COD measures the organic compounds in a mixture which, when digested by aerobic or anaerobic bacteria will remove oxygen from the surrounding water. A high COD is evidence that the wastes should be processed before being released into the community water systems. That is why Trafigura contracted with APS to process the slops in the first place. It is a quicker test than the BOD and can be used to extrapolate BOD readings.
I can agree that if APS didn't treat the slops and poured the wastes into the Dutch water system it would have had the capacity to affect the water supply. That is why MARPOL insists on procedures being put in place for registered Marpol sites to deal with these pollutants properly.
What you are highlighting is why the slops were there in the first place.
For your guidance I attach a background on COD.
If you are interested, check out the COD for hand soap, fresh milk or cream and get excited about their high COD numbers.”
He also appended a paper on Chemical Oxygen Demand (COD).
Some, even many of you, may wonder why I continue to question Dr Busch’s statements.
I think it is always worthwhile to have one’s views challenged but, more importantly, this gives the reader more information on which to form his/her own views.
It is important that you do not simply accept Dr Busch’s views, my views, Trafigura’s, Greenpeace’s or whoever’s as THE truth. You need to discriminate. That is what I attempt to do.
At one level I agree with Dr Busch that the issue of COD is a red herring BUT not in the way he supposes nor in a way which supports his case. I’ll come to this in a later post.
BUT, in the context of my post, COD is far from being a babble and is far from being a red herring …. as Dr Busch knows well or should.
Dr Busch’s argument is so specious it does him – an educated man - no favours.
His argument is summarised by this sentence,
“What you are highlighting is why the slops were there in the first place.“
“No!”, Gary, “a thousand times no!”
THE COD test was carried out because the slops were there but not only because they were there. The APS quote contained this condition.
The quotation was based on Trafigura’s product – the waste – meeting this specification. Trafigura accepted the quote and its terms. Failure to meet this specification and the quote would fall and Trafigura’s product failed spectacularly – by a factor of 10 on COD and of 50 on TOCl (total organic chlorine).
We must assume that the APS condition inserted in their quote was a standard term for the product they expected to receive. Therefore the conditions - including COD - were important to APS.
Why the exact levels in the terms are important I don’t know but I assume they are a trigger point above which the process changes and the costs increase. If Dr Busch knows then he is keeping silent.
BUT don’t just accept my word or APS’ on the importance of COD and these conditions, in general. Don’t just accept Dr Busch’s word on the irrelevance of COD. Listen to Trafigura.
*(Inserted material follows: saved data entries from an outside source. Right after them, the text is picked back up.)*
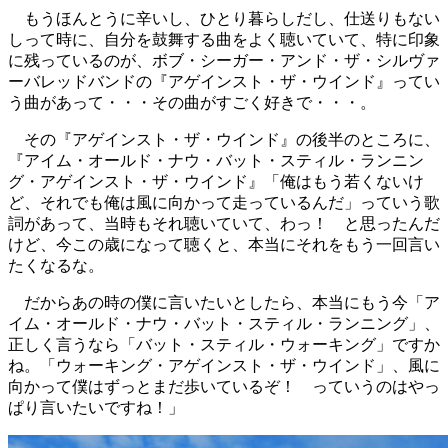
もうほんとうに辛いし、ひとり暮らしだし、仕送りもない
しって時に、自分を鼓舞する曲をよく聴いていて、特に印象
に残っているのが、ボブ・シーガー・アンド・ザ・シルヴァ
ーバレッドバンドの『アゲインスト・ザ・ウインド』ってい
う曲があって・・・その曲がすごく好きで・・・。
その『アゲインスト・ザ・ウインド』の後半のところに、
『アイム・オールド・ナウ・バット・スティル・ランニン
グ・アゲインスト・ザ・ウインド』「俺はもう若くないけ
ど、それでも俺は風に向かって走っているんだ」っていう歌
詞があって、当時もそれ聴いていて、わっ！ と思ったんだ
けど、今この歳になって聴くと、本当にそれをもう一回言い
たくなるな。
だからあの時の僕に言いたいとしたら、本当にもう今「ア
イム・オールド・ナウ・バット・スティル・ランニング」、
正しく言うなら「バット・スティル・ウォーキング」ですか
ね。「ウォーキング・アゲインスト・ザ・ウインド」、風に
向かって僕はずっとまだ歩いているぞ！ っていうのはやっ
ぱり言いたいですね！」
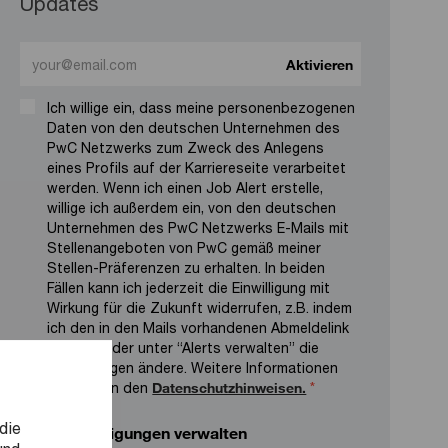
Updates
Enter Email address (Required)
Aktivieren
Ich willige ein, dass meine personenbezogenen
Daten von den deutschen Unternehmen des
PwC Netzwerks zum Zweck des Anlegens
eines Profils auf der Karriereseite verarbeitet
werden. Wenn ich einen Job Alert erstelle,
willige ich außerdem ein, von den deutschen
Unternehmen des PwC Netzwerks E-Mails mit
Stellenangeboten von PwC gemäß meiner
Stellen-Präferenzen zu erhalten. In beiden
Fällen kann ich jederzeit die Einwilligung mit
Wirkung für die Zukunft widerrufen, z.B. indem
ich den in den Mails vorhandenen Abmeldelink
anklicke oder unter “Alerts verwalten” die
Einstellungen ändere. Weitere Informationen
finde ich in den
Datenschutzhinweisen.
*
die
Benachrichtigungen verwalten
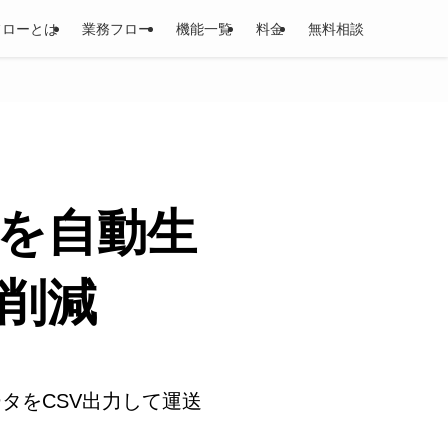
フローとは
業務フロー
機能一覧
料金
無料相談
を自動生
削減
タをCSV出力して運送
。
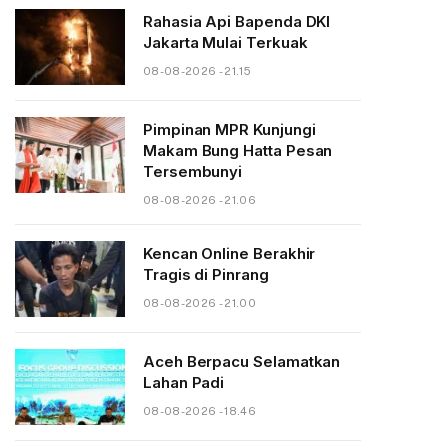
Rahasia Api Bapenda DKI
Jakarta Mulai Terkuak
08-08-2026 - 21.15
Pimpinan MPR Kunjungi
Makam Bung Hatta Pesan
Tersembunyi
08-08-2026 - 21.06
Kencan Online Berakhir
Tragis di Pinrang
08-08-2026 - 21.00
Aceh Berpacu Selamatkan
Lahan Padi
08-08-2026 - 18.46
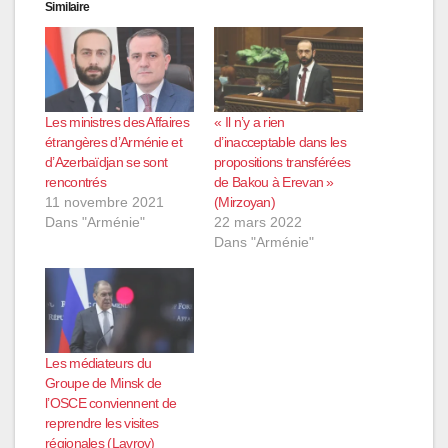
Similaire
Les ministres des Affaires
« Il n’y a rien
étrangères d’Arménie et
d’inacceptable dans les
d’Azerbaïdjan se sont
propositions transférées
rencontrés
de Bakou à Erevan »
11 novembre 2021
(Mirzoyan)
Dans "Arménie"
22 mars 2022
Dans "Arménie"
Les médiateurs du
Groupe de Minsk de
l’OSCE conviennent de
reprendre les visites
régionales (Lavrov)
Trafigura knew their importance.
Read this extract of an email from Trafigura sent a few days prior to the Probo Koala arriving in Abidjan.
Read that carefully.
Because the COD is larger than 2000mg/l the wastes are to be treated as Chemical Slops and not Marpol Slops.
Trafigura knew there was a trigger point in treatment.
APS were right, COD was important!
COD is not the red herring Dr Busch would have us believe.
You were right to “not just accept” his word.